- Smith Corner Location within Pennsylvania Smith Corner Location within the United States
- Coordinates: 40°21′27″N 78°29′10″W﻿ / ﻿40.35750°N 78.48611°W
- Country: United States
- State: Pennsylvania
- County: Blair
- Township: Freedom

Area
- • Total: 0.027 sq mi (0.07 km^{2})
- • Land: 0.027 sq mi (0.07 km^{2})
- • Water: 0 sq mi (0.0 km^{2})
- Elevation: 1,342 ft (409 m)
- Time zone: UTC-5 (Eastern (EST))
- • Summer (DST): UTC-4 (EDT)
- ZIP Code: 16637 (East Freedom)
- Area codes: 814/582
- FIPS code: 42-71298
- GNIS feature ID: 2805562

= Smith Corner, Pennsylvania =

Unincorporated community in Pennsylvania, US

Smith Corner is an unincorporated community and census-designated place (CDP) in Blair County, Pennsylvania, United States. It was first listed as a CDP prior to the 2020 census.

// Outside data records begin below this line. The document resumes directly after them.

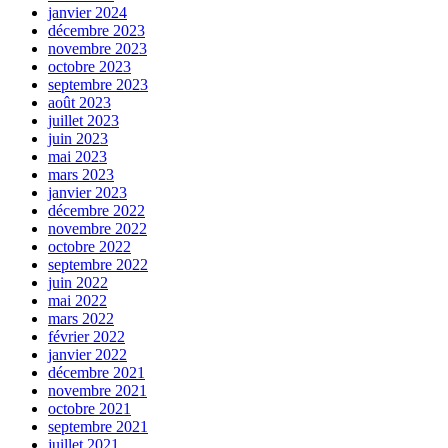
janvier 2024
décembre 2023
novembre 2023
octobre 2023
septembre 2023
août 2023
juillet 2023
juin 2023
mai 2023
mars 2023
janvier 2023
décembre 2022
novembre 2022
octobre 2022
septembre 2022
juin 2022
mai 2022
mars 2022
février 2022
janvier 2022
décembre 2021
novembre 2021
octobre 2021
septembre 2021
juillet 2021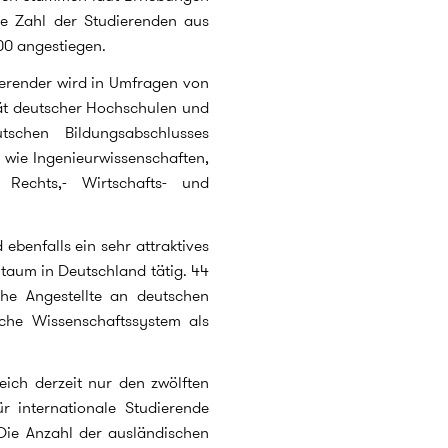
ie Zahl der Studierenden aus
000 angestiegen.
erender wird in Umfragen von
tät deutscher Hochschulen und
tschen Bildungsabschlusses
 wie Ingenieurwissenschaften,
 Rechts,- Wirtschafts- und
benfalls ein sehr attraktives
itaum in Deutschland tätig. 44
che Angestellte an deutschen
che Wissenschaftssystem als
ich derzeit nur den zwölften
r internationale Studierende
 Die Anzahl der ausländischen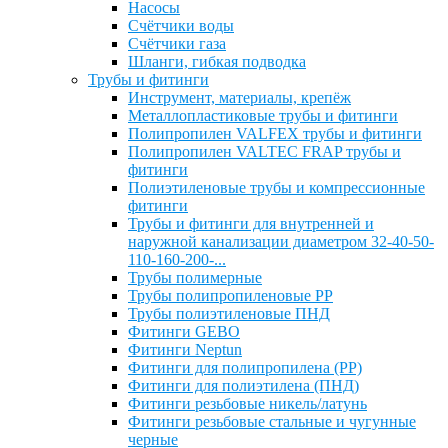
Насосы
Счётчики воды
Счётчики газа
Шланги, гибкая подводка
Трубы и фитинги
Инструмент, материалы, крепёж
Металлопластиковые трубы и фитинги
Полипропилен VALFEX трубы и фитинги
Полипропилен VALTEC FRAP трубы и
фитинги
Полиэтиленовые трубы и компрессионные
фитинги
Трубы и фитинги для внутренней и
наружной канализации диаметром 32-40-50-
110-160-200-...
Трубы полимерные
Трубы полипропиленовые PP
Трубы полиэтиленовые ПНД
Фитинги GEBO
Фитинги Neptun
Фитинги для полипропилена (PP)
Фитинги для полиэтилена (ПНД)
Фитинги резьбовые никель/латунь
Фитинги резьбовые стальные и чугунные
черные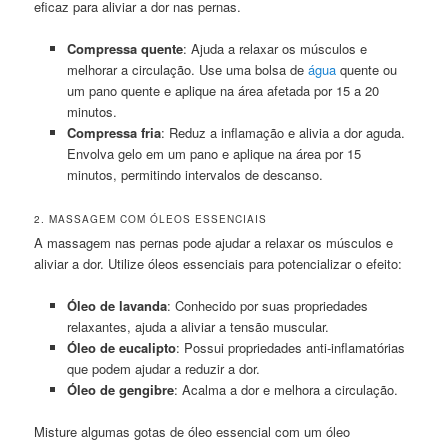
eficaz para aliviar a dor nas pernas.
Compressa quente
: Ajuda a relaxar os músculos e
melhorar a circulação. Use uma bolsa de
água
quente ou
um pano quente e aplique na área afetada por 15 a 20
minutos.
Compressa fria
: Reduz a inflamação e alivia a dor aguda.
Envolva gelo em um pano e aplique na área por 15
minutos, permitindo intervalos de descanso.
2. MASSAGEM COM ÓLEOS ESSENCIAIS
A massagem nas pernas pode ajudar a relaxar os músculos e
aliviar a dor. Utilize óleos essenciais para potencializar o efeito:
Óleo de lavanda
: Conhecido por suas propriedades
relaxantes, ajuda a aliviar a tensão muscular.
Óleo de eucalipto
: Possui propriedades anti-inflamatórias
que podem ajudar a reduzir a dor.
Óleo de gengibre
: Acalma a dor e melhora a circulação.
Misture algumas gotas de óleo essencial com um óleo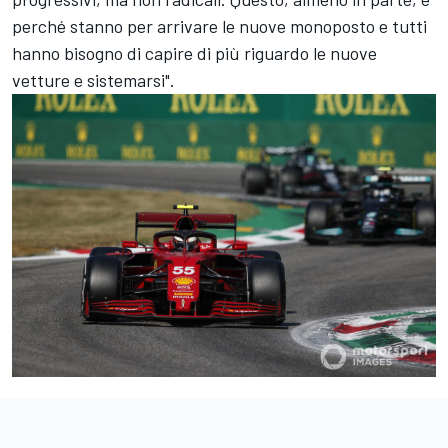
perché stanno per arrivare le nuove monoposto e tutti
hanno bisogno di capire di più riguardo le nuove
vetture e sistemarsi".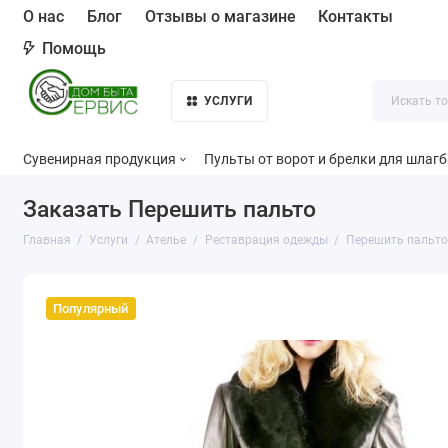
О нас
Блог
Отзывы о магазине
Контакты
Помощь
УСЛУГИ
Сувенирная продукция
Пульты от ворот и брелки для шлаг
Заказать Перешить пальто
Главная
Услуги
Ателье
Реставрация одежды
Перешить пальто
Популярный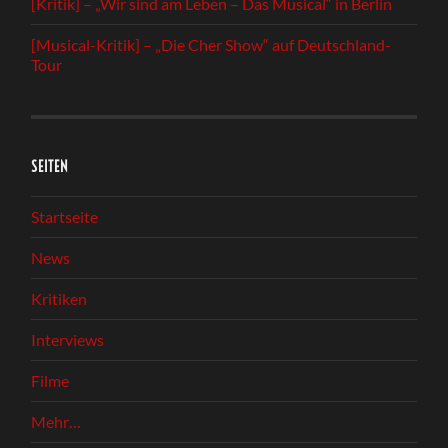
[Kritik] – „Wir sind am Leben – Das Musical“ in Berlin
[Musical-Kritik] – „Die Cher Show“ auf Deutschland-
Tour
SEITEN
Startseite
News
Kritiken
Interviews
Filme
Mehr…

The CDP is in southwestern Blair County, in the western part of Freedom Township. It sits at the base of the Allegheny Front in the valley of South Dry Run, an eastward-flowing tributary of the Frankstown Branch Juniata River. Pennsylvania Route 164 passes through the community, leading east 3 mi to East Freedom and west 11 mi over the Allegheny Front to Portage.